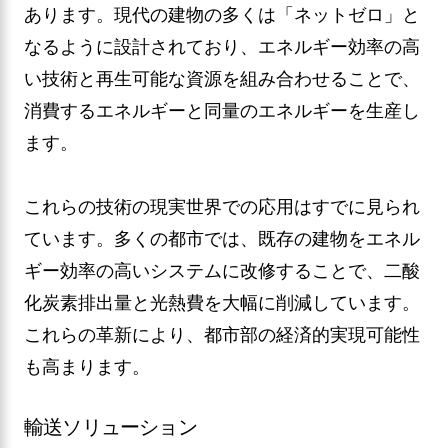
あります。現代の建物の多くは「ネットゼロ」と
なるように設計されており、エネルギー効率の高
い技術と再生可能な資源を組み合わせることで、
消費するエネルギーと同量のエネルギーを生産し
ます。
これらの技術の現実世界での応用はすでに見られ
ています。多くの都市では、既存の建物をエネル
ギー効率の高いシステムに改修することで、二酸
化炭素排出量と光熱費を大幅に削減しています。
これらの革新により、都市部の経済的実現可能性
も高まります。
輸送ソリューション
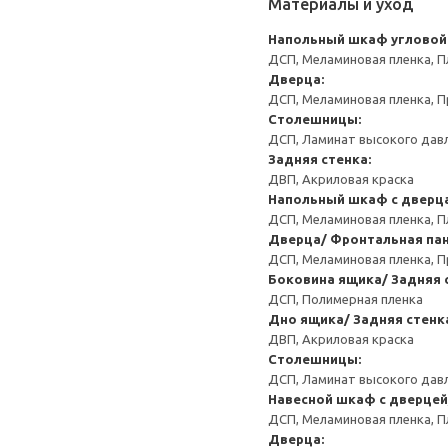
Материалы и уход
Напольный шкаф угловой
ДСП, Меламиновая пленка, П
Дверца:
ДСП, Меламиновая пленка, П
Столешницы:
ДСП, Ламинат высокого давл
Задняя стенка:
ДВП, Акриловая краска
Напольный шкаф с дверц
ДСП, Меламиновая пленка, П
Дверца/ Фронтальная пан
ДСП, Меламиновая пленка, П
Боковина ящика/ Задняя 
ДСП, Полимерная пленка
Дно ящика/ Задняя стенк
ДВП, Акриловая краска
Столешницы:
ДСП, Ламинат высокого давл
Навесной шкаф с дверцей
ДСП, Меламиновая пленка, П
Дверца:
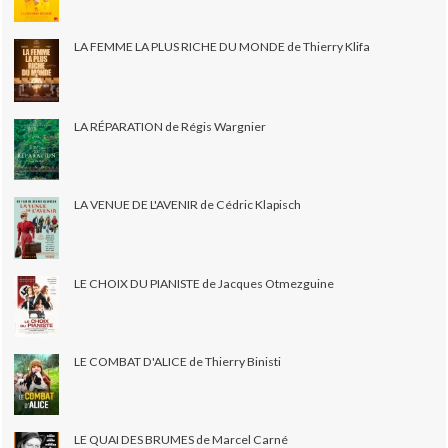
LA FEMME LA PLUS RICHE DU MONDE de Thierry Klifa
LA RÉPARATION de Régis Wargnier
LA VENUE DE L'AVENIR de Cédric Klapisch
LE CHOIX DU PIANISTE de Jacques Otmezguine
LE COMBAT D'ALICE de Thierry Binisti
LE QUAI DES BRUMES de Marcel Carné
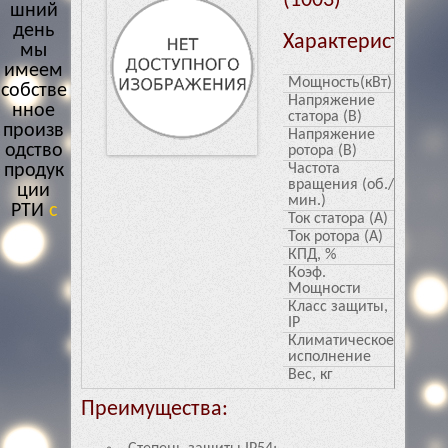
(1003)
шний
день
Характеристики
мы
имеем
Мощность(кВт)
37
собстве
Напряжение
220/3
нное
статора (В)
произв
Напряжение
298
одство
ротора (В)
продук
Частота
750
вращения (об./
ции
мин.)
РТИ с
Ток статора (А)
144.3/
многол
Ток ротора (А)
79.2
етн
и
КПД, %
88
Коэф.
0.76
Мощности
Класс защиты,
54
IP
Климатическое
У1
исполнение
Вес, кг
470
Преимущества:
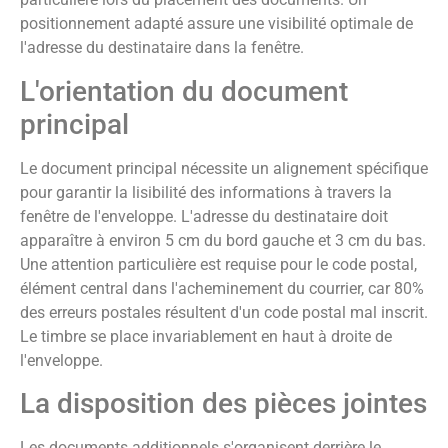
positionnement adapté assure une visibilité optimale de
l'adresse du destinataire dans la fenêtre.
L'orientation du document
principal
Le document principal nécessite un alignement spécifique
pour garantir la lisibilité des informations à travers la
fenêtre de l'enveloppe. L'adresse du destinataire doit
apparaître à environ 5 cm du bord gauche et 3 cm du bas.
Une attention particulière est requise pour le code postal,
élément central dans l'acheminement du courrier, car 80%
des erreurs postales résultent d'un code postal mal inscrit.
Le timbre se place invariablement en haut à droite de
l'enveloppe.
La disposition des pièces jointes
Les documents additionnels s'organisent derrière le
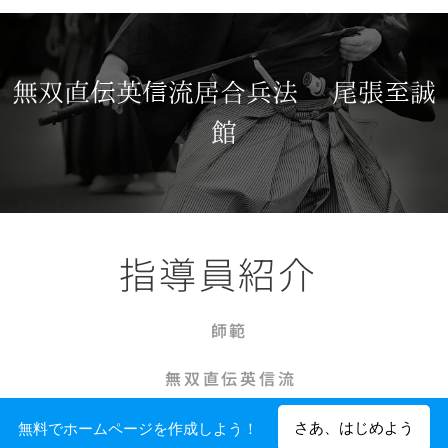
無双直伝英信流居合兵法 尾張至誠
館
指導員紹介
師範
無双直伝英信流
範士八段
さあ、はじめよう
無料でホームページを作成しよう！
中部地区居合道連盟 理事長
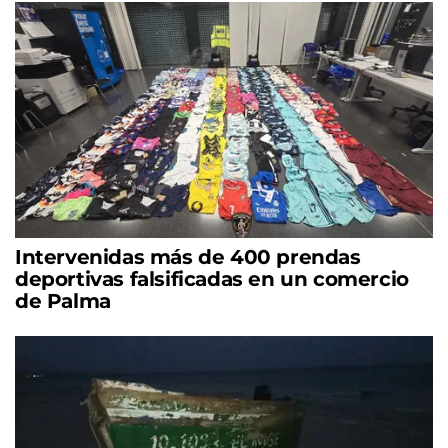
Intervenidas más de 400 prendas
deportivas falsificadas en un comercio
de Palma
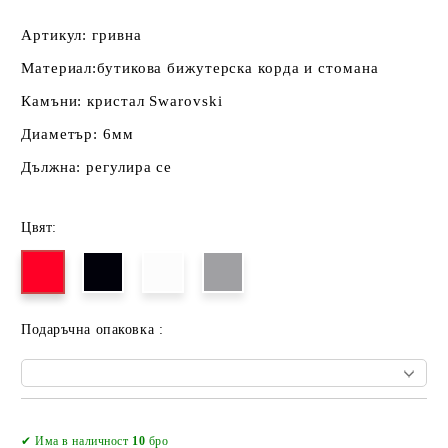
Артикул: гривна
Материал:бутикова бижутерска корда и стомана
Камъни: кристал Swarovski
Диаметър: 6мм
Дължна: регулира се
Цвят:
Подаръчна опаковка :
Добави в желани
✔ Има в наличност
10
бро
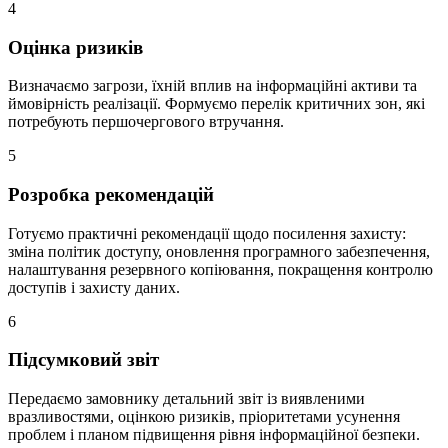
4
Оцінка ризиків
Визначаємо загрози, їхній вплив на інформаційні активи та
ймовірність реалізації. Формуємо перелік критичних зон, які
потребують першочергового втручання.
5
Розробка рекомендацій
Готуємо практичні рекомендації щодо посилення захисту:
зміна політик доступу, оновлення програмного забезпечення,
налаштування резервного копіювання, покращення контролю
доступів і захисту даних.
6
Підсумковий звіт
Передаємо замовнику детальний звіт із виявленими
вразливостями, оцінкою ризиків, пріоритетами усунення
проблем і планом підвищення рівня інформаційної безпеки.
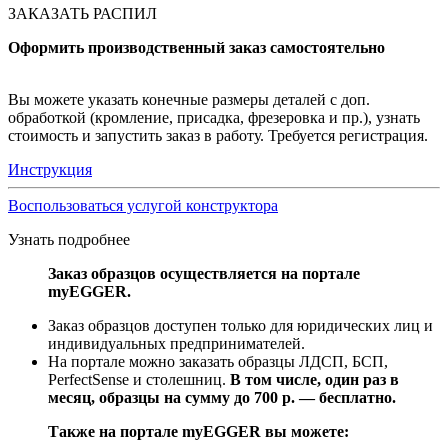
ЗАКАЗАТЬ РАСПИЛ
Оформить производственный заказ самостоятельно
Вы можете указать конечные размеры деталей с доп.
обработкой (кромление, присадка, фрезеровка и пр.), узнать
стоимость и запустить заказ в работу. Требуется регистрация.
Инструкция
Воспользоваться услугой конструктора
Узнать подробнее
Заказ образцов осуществляется на портале
myEGGER.
Заказ образцов доступен только для юридических лиц и
индивидуальных предпринимателей.
На портале можно заказать образцы ЛДСП, БСП,
PerfectSense и столешниц.
В том числе, один раз в
месяц, образцы на сумму до 700 р. — бесплатно.
Также на портале myEGGER вы можете:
####################
▶ What to do: Look through the entries above and find each line where the word "postal" occurs; copy those lines.

▶ Written response:
Une attention particulière est requise pour le code postal,
des erreurs postales résultent d'un code postal mal inscrit.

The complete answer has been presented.